In the entries below, find each line with the word "Книга" and return it.

--------------------------------

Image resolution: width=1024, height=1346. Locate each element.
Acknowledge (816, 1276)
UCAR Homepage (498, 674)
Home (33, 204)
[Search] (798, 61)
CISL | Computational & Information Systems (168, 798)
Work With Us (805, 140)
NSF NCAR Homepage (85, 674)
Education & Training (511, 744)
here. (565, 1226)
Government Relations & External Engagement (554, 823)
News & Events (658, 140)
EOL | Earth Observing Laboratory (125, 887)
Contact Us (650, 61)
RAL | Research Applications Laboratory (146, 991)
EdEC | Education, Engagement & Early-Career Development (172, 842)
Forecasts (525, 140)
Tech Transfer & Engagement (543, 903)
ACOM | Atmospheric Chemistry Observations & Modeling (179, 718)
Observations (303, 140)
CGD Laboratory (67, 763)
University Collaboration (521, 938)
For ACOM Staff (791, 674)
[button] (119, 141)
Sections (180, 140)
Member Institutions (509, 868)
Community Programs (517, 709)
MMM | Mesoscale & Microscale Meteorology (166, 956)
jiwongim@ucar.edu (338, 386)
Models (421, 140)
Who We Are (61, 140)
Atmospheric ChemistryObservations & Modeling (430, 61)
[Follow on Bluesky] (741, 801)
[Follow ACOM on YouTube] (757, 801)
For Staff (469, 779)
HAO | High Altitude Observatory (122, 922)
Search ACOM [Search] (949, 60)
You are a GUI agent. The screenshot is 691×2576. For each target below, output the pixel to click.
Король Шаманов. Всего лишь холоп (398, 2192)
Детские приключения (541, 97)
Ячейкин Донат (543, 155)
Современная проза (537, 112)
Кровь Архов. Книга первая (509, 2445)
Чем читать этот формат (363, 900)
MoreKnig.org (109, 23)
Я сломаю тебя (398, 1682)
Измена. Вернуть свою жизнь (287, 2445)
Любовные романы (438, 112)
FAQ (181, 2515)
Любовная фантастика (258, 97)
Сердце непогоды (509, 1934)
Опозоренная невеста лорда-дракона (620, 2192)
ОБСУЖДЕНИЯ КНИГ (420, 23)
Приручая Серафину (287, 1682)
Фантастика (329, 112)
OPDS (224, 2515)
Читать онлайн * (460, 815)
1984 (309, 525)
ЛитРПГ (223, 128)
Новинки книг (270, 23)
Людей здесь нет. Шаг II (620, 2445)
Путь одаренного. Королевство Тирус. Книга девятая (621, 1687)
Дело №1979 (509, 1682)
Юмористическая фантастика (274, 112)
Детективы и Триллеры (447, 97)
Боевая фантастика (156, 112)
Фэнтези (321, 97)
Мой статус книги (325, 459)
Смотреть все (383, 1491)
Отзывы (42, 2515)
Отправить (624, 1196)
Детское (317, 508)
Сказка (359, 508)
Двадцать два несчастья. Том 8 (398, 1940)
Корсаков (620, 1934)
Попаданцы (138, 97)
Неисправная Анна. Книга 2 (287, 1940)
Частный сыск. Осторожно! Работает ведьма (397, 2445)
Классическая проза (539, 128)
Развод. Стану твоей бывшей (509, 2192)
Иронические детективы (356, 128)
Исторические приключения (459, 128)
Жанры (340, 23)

--------------------------------

Solution to this exercise:
Кровь Архов. Книга первая (509, 2445)
Путь одаренного. Королевство Тирус. Книга девятая (621, 1687)
Неисправная Анна. Книга 2 (287, 1940)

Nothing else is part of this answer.